▶ **Exercise prompt**
Go through the entries below. Copy out every line that contains "study".

▶ **Data supplied**

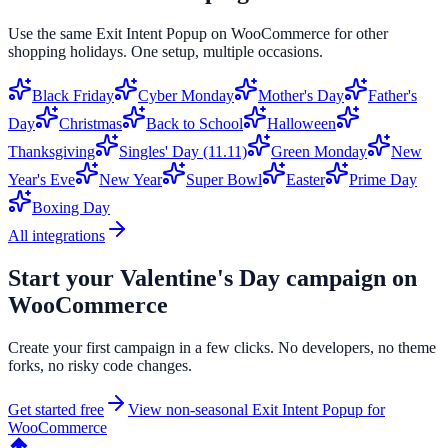
Use the same
Exit Intent Popup
on
WooCommerce
for other
shopping holidays. One setup, multiple occasions.
Black Friday
Cyber Monday
Mother's Day
Father's
Day
Christmas
Back to School
Halloween
Thanksgiving
Singles' Day (11.11)
Green Monday
New
Year's Eve
New Year
Super Bowl
Easter
Prime Day
Boxing Day
All integrations
Start your
Valentine's Day
campaign on
WooCommerce
Create your first campaign in a few clicks. No developers, no theme
forks, no risky code changes.
Get started free
View non-seasonal
Exit Intent Popup
for
WooCommerce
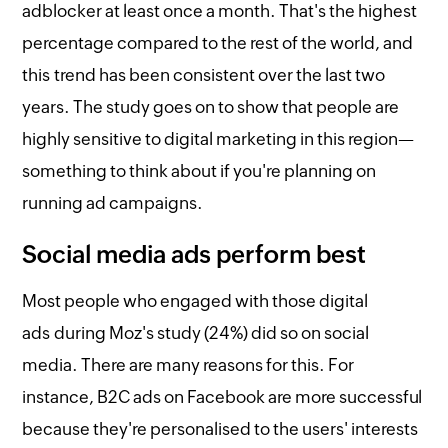
adblocker at least once a month. That's the highest
percentage compared to the rest of the world, and
this trend has been consistent over the last two
years. The study goes on to show that people are
highly sensitive to digital marketing in this region—
something to think about if you're planning on
running ad campaigns.
Social media ads perform best
Most people who engaged with those digital
ads during Moz's study (24%) did so on social
media. There are many reasons for this. For
instance, B2C ads on Facebook are more successful
because they're personalised to the users' interests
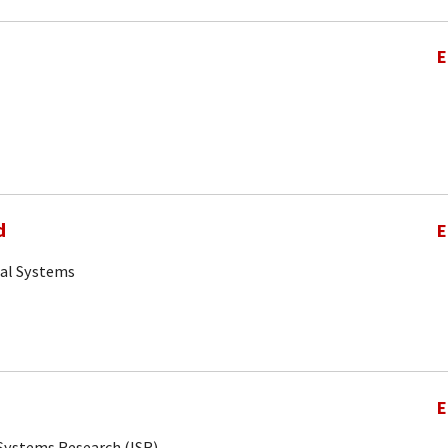
E
d
E
cal Systems
E
r Systems Research (ISR)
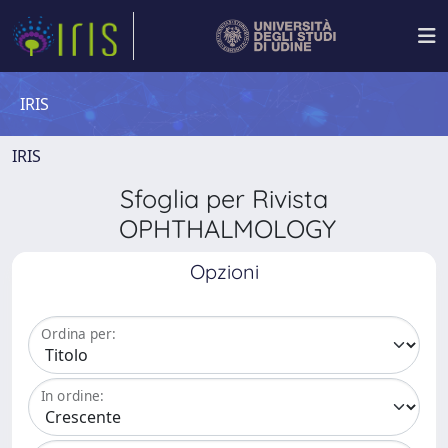
IRIS
IRIS
Sfoglia per Rivista
OPHTHALMOLOGY
Opzioni
Ordina per:
In ordine:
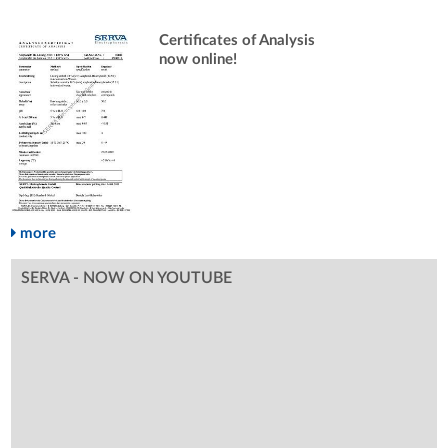
Certificates of Analysis
now online!
more
SERVA - NOW ON YOUTUBE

▶ **Your response**
years. The study goes on to show that people are
ads during Moz's study (24%) did so on social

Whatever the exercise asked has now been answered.